'Starvation in the Midst of Plenty'
Diabetics have all the glucose they could ever use, but it can't get into the cells to go to work.
By Capt. Robert Sancetta (Gemini), M.D.
Air Line Pilot, February 2005, p.21
This article is adapted with permission from the Gemini MEC newsletter Jet-Tribune, December 2004.
|Patients with Type I diabetes spend their entire lives taking insulin. Historically, this has been by self-injection two to four times per day, a process that dominates virtually the entire day for the patient.|
In my medical practice, diabetes mellitus is second only to heart disease as the most common diagnosis that requires a formal "special issuance" for a pilot to keep flying. Diabetes is 1 of the 15 formally "grounding" medical problems as defined in the federal aviation regulations (although, as many of you know, an almost unlimited number of problems requires some documentation to be reported to the FAA Aeromedical Certification Division in Kansas City for a pilot to remain on flight status).
Diabetes, defined as simply as possible, is abnormally high blood glucose (sugar). This high glucose level in the blood is caused by a number of factors. The high blood glucose is a result of something that prevented the glucose from getting into the various cells of the body, where it's needed to provide the nutrient that the cells require. This is why it's called "starvation in the midst of plenty." You have all the glucose you could ever use, but it can't get into the cells to go to work. The cells don't like that very much, and the body goes into a process called "ketosis" to keep the body's basal metabolism rate going, often sacrificing muscle tissue-breaking it down into required nutrient components. (I know, all you Atkin's junkies are jealous that some folks are already in the coveted ketotic state that you seek, but it's not nearly that much fun, as I'll describe later.)
How the body processes glucose
The cells and tissues of the body all require glucose for energy demands.
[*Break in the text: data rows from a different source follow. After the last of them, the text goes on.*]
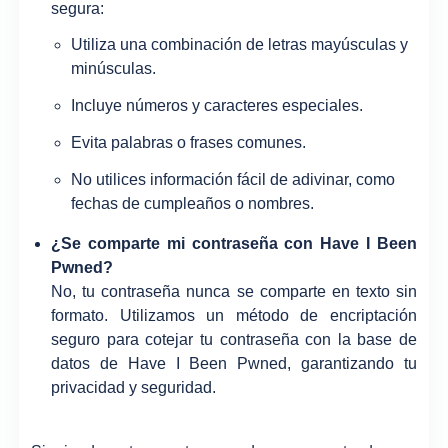
segura:
Utiliza una combinación de letras mayúsculas y
minúsculas.
Incluye números y caracteres especiales.
Evita palabras o frases comunes.
No utilices información fácil de adivinar, como
fechas de cumpleaños o nombres.
¿Se comparte mi contraseña con Have I Been
Pwned?
No, tu contraseña nunca se comparte en texto sin
formato. Utilizamos un método de encriptación
seguro para cotejar tu contraseña con la base de
datos de Have I Been Pwned, garantizando tu
privacidad y seguridad.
Although other nutrients are important, the brain uses glucose exclusively as its sole energy source. The pancreas (an organ near the stomach and liver in the abdomen) is involved in several aspects of digestion. It has groups of "beta cells" that produce insulin, which facilitates the entry of glucose into the cells as needed. The pancreas, therefore, initially determines the balance of blood glucose and the entry of glucose into the cells. That's not the whole story, however, as you'll see.
Different kinds of diabetes
The basic subtypes of diabetes include Type I (insulin-dependent or juvenile diabetes) and Type II (noninsulin-dependent or adult-onset diabetes).
Type I diabetes is the worst of the two. It is typically identified in early childhood, thereby giving the disease many years to cause its varied problems. In juvenile diabetes, the beta cells of the pancreas basically stop producing insulin. There are many theories as to why this happens, and this may be another of the many annoying things that an autoimmune reaction might cause. Patients with Type I diabetes spend their entire lives taking insulin. Historically, this has been by self-injection two to four times per day, a process that dominates virtually the entire day for the patient. Fortunately, the newer version of insulin pumps has streamlined the labor-intensive process of taking finger-stick glucose readings and mixing up individual shots of insulin several times daily. It remains labor-intensive to a degree, but this technology has greatly liberated the Type I diabetic from some of the ongoing drudgery of the disease.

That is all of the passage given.